Go to the line in the entries below that holds "دعا ہے حرمین" and repeat exactly from there through the line that holds "اگلی نسلوں کیلئے", inclusive.

(MATERIAL PROVIDED):
==========

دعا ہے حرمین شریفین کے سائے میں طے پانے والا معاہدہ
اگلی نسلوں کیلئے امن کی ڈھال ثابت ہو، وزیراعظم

==========

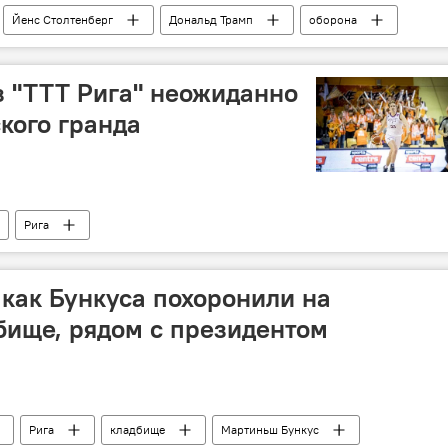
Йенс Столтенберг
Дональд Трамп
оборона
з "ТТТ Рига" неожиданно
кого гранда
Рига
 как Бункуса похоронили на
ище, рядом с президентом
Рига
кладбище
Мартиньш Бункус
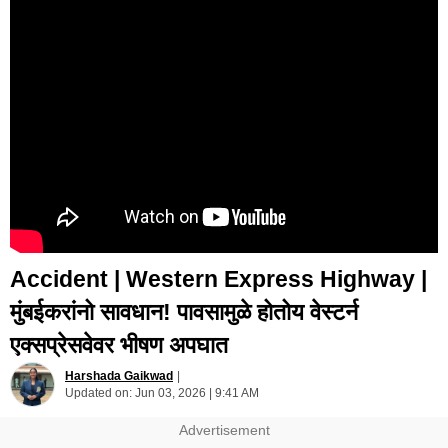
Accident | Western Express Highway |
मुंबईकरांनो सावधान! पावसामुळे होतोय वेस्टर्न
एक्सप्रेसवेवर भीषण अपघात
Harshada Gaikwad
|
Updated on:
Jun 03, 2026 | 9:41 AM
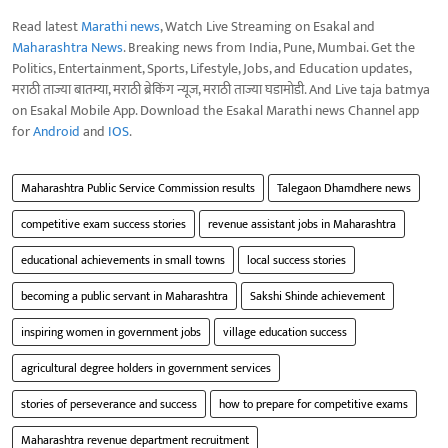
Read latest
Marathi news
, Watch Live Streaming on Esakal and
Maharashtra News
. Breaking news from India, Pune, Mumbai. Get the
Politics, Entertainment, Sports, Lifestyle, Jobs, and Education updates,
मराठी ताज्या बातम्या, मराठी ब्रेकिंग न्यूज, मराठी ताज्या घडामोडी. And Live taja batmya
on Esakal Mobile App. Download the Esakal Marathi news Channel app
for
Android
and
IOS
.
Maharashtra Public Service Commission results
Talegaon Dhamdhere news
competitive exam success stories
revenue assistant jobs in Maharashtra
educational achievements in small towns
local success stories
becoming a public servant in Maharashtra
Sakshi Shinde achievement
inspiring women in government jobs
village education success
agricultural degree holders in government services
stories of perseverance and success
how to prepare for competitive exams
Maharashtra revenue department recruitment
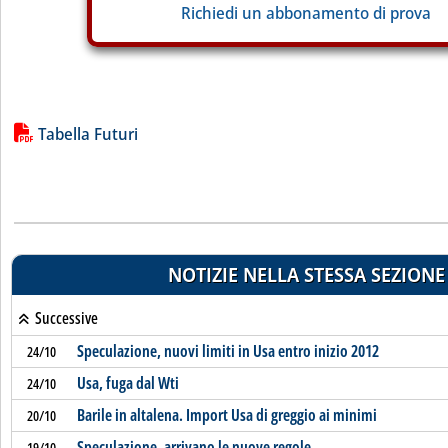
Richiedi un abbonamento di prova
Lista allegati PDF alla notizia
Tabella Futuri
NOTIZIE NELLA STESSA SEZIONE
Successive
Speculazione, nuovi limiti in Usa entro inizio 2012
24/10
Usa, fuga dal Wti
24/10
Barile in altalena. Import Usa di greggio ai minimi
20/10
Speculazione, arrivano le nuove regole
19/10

==========

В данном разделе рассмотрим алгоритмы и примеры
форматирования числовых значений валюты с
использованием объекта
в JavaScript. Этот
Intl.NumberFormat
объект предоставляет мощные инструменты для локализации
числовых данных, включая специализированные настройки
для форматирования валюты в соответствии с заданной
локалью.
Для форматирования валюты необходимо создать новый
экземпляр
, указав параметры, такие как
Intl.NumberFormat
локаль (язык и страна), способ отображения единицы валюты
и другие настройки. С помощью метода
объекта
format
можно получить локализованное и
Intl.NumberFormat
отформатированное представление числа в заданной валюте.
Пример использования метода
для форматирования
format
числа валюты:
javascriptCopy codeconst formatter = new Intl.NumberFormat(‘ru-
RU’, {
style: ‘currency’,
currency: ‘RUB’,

==========

(TASK OUTPUT):
دعا ہے حرمین شریفین کے سائے میں طے پانے والا معاہدہ
اگلی نسلوں کیلئے امن کی ڈھال ثابت ہو، وزیراعظم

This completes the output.